Nobel Prize!

Former Globe-Union employee Jack St. Clair Kilby awarded Nobel Prize

Jack Kilby Nobel Prize

Jack St. Clair Kilby (left) receiving the Nobel Prize in physics from King Carl XVI Gustaf of Sweden (right) at the Stockholm Concert Hall on December 10, 2000

December 10, 2000 (PD: 201412)

On December 10, 2000, Jack St. Clair Kilby, 77, was awarded the Nobel Prize in physics for his part in the realization of the first integrated circuit (or microchip) while he was an employee of Texas Instruments.

The microchip is the basis of modern microelectronics and can be found in everything from space probes to personal computers.  Kilby held more than sixty U. S. patents, including one filed in 1959 for a solid circuit made of germanium.

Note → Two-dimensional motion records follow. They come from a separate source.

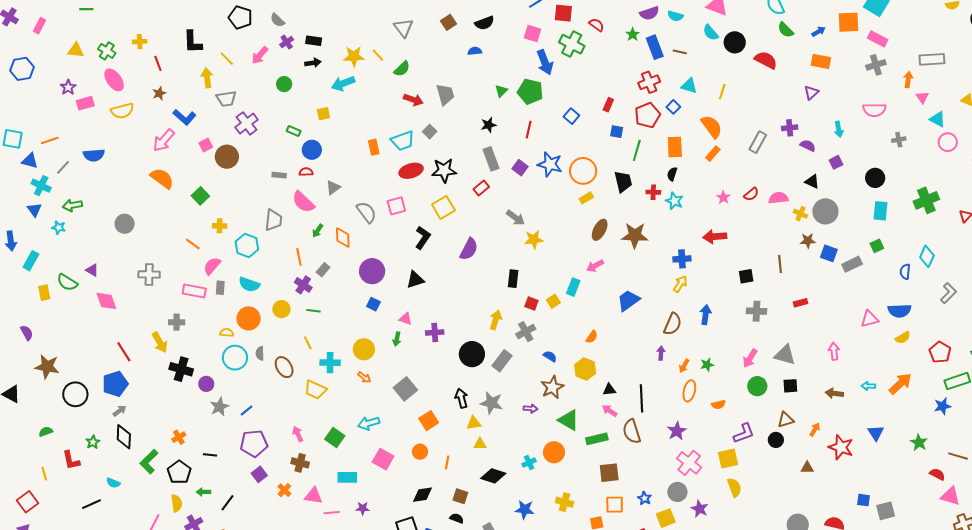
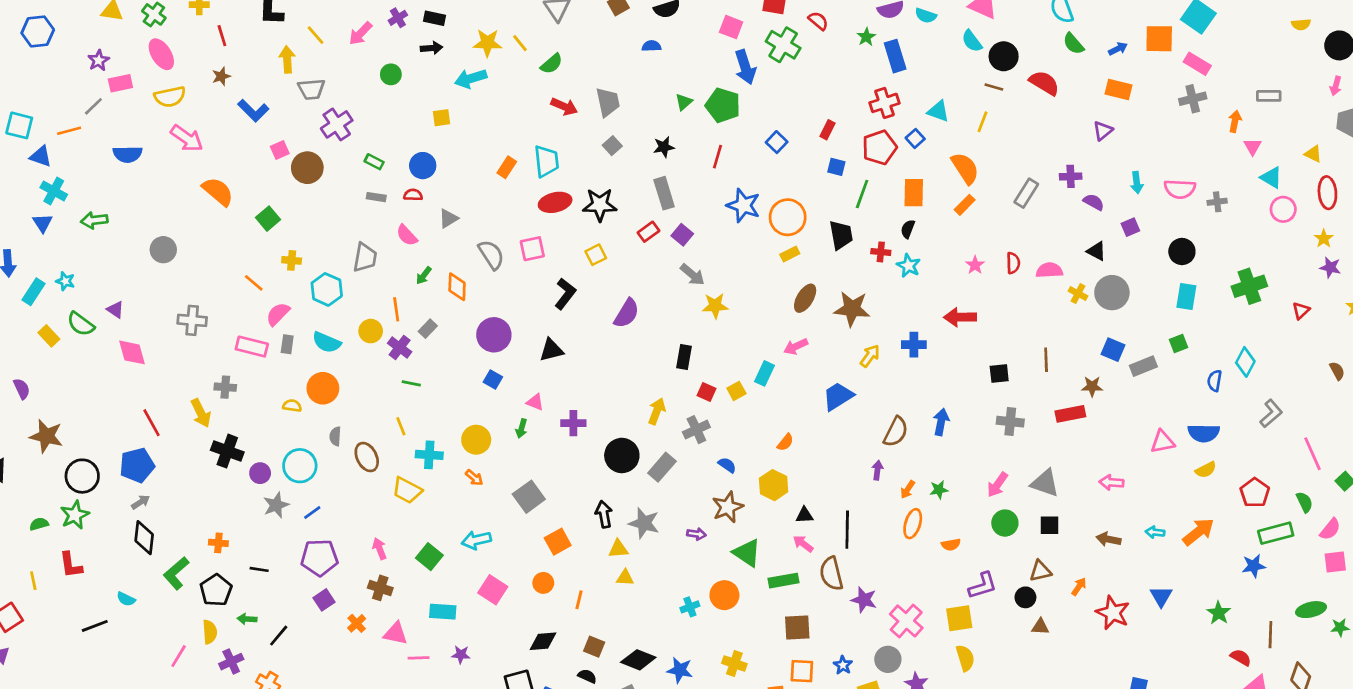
brown line: (680, 52) -> (994, 87), moved
gray rectangle: (932, 59) -> (1269, 96), size x0.7
pink semicircle: (874, 110) -> (1180, 189), moved
green rectangle: (294, 131) -> (374, 162), moved
gray square: (430, 132) -> (612, 146), moved
pink arrow: (164, 140) -> (187, 138), moved, turned -100
cyan trapezoid: (403, 141) -> (546, 161), turned -80
orange rectangle: (374, 147) -> (507, 167), turned 42
gray line: (63, 167) -> (93, 106), moved
purple square: (520, 168) -> (682, 235), moved
red semicircle: (751, 194) -> (1013, 263), turned -56
pink semicircle: (303, 202) -> (407, 235), size x0.7
yellow square: (443, 207) -> (596, 255), size x0.7
cyan star: (59, 227) -> (65, 281), moved
brown star: (808, 241) -> (1092, 387), moved
yellow arrow: (680, 284) -> (870, 356), moved
yellow rectangle: (44, 293) -> (49, 336), turned -35
red rectangle: (800, 303) -> (1070, 414), size x1.5
yellow circle: (281, 309) -> (371, 331), moved
pink arrow: (834, 351) -> (1112, 482), turned -84
cyan circle: (235, 358) -> (300, 466), moved
purple star: (677, 431) -> (864, 600), moved, turned -30
orange cross: (179, 437) -> (218, 543), turned 32
green star: (93, 442) -> (75, 515), moved, size x1.5
brown line: (958, 456) -> (1270, 635), turned 72
brown triangle: (807, 468) -> (1040, 627), moved
black diamond: (493, 476) -> (638, 660), moved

While at Texas Instruments, Kilby led the team that built the first computer that incorporated integrated circuits and, later, he co-invented the hand-held calculator and the thermal printer used in portable data terminals.

However, before joining Texas Instruments in 1958, Kilby was an employee of the Centralab Division of Globe-Union (which was acquired by Johnson Controls in 1978) in Milwaukee from 1947 to 1958.  While at Centralab, Kilby was involved in the research of one of Centralab’s main products – ceramic-base, silk-screen circuits for consumer electronic products.

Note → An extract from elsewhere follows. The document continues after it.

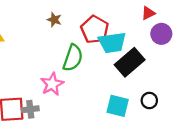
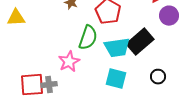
cyan trapezoid: (112, 43) -> (117, 48), moved
cyan square: (118, 106) -> (116, 79), moved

In 2001, Kilby was honored by Johnson Controls at a ceremony in Milwaukee, where one of his papers written while he was with Globe-Union (entitled “Transistors – Their Manufacture and Use” – discovered in Johnson Controls’ Corporate Archives in 2001) was formally donated to the Smithsonian Institution.

Kilby passed away at the age of 81 in 2005.